• [Aim of the exercise]: Print exactly the lines below between the line holding "é uma surpresa" and the line holding "Essa é a estrela dos acompanhamentos!", inclusive, and nothing more.

Stored items:
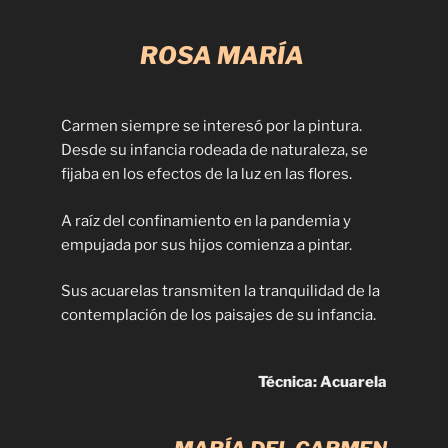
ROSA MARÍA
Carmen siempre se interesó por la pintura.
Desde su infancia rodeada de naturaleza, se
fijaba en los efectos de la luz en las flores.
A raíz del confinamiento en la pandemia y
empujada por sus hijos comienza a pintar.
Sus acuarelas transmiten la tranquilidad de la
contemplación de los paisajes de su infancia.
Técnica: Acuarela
* * *
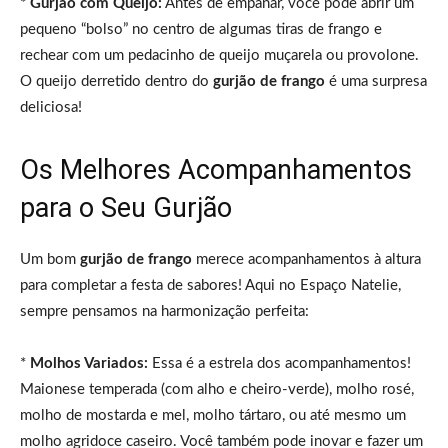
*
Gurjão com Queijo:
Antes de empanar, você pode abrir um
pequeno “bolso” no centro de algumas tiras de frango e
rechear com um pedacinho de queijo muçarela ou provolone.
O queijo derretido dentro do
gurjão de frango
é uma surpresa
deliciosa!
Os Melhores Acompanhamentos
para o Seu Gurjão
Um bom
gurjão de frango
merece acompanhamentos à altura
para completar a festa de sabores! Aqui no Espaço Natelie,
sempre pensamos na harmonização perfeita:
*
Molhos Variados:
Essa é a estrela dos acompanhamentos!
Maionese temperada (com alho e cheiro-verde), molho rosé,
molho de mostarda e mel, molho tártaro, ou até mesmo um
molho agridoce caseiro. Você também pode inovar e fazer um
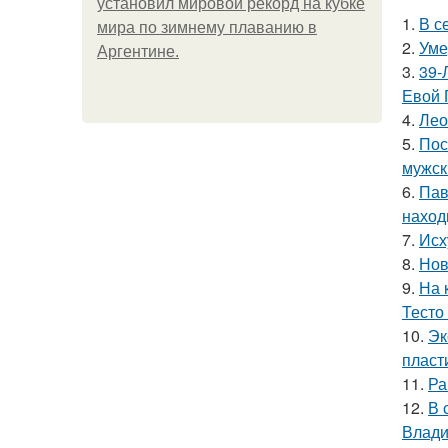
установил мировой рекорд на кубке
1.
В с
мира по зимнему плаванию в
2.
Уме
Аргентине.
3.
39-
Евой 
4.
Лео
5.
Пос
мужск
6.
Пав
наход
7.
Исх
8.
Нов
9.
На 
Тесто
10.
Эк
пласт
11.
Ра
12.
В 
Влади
* * *
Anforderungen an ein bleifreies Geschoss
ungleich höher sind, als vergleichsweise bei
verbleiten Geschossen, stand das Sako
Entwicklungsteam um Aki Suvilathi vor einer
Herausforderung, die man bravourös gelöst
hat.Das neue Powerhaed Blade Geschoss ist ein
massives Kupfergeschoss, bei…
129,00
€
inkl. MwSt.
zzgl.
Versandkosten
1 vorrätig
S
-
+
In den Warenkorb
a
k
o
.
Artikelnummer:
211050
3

• [Result for this exercise]:
é uma surpresa
deliciosa!
Os Melhores Acompanhamentos
para o Seu Gurjão
Um bom
gurjão de frango
merece acompanhamentos à altura
para completar a festa de sabores! Aqui no Espaço Natelie,
sempre pensamos na harmonização perfeita:
*
Molhos Variados:
Essa é a estrela dos acompanhamentos!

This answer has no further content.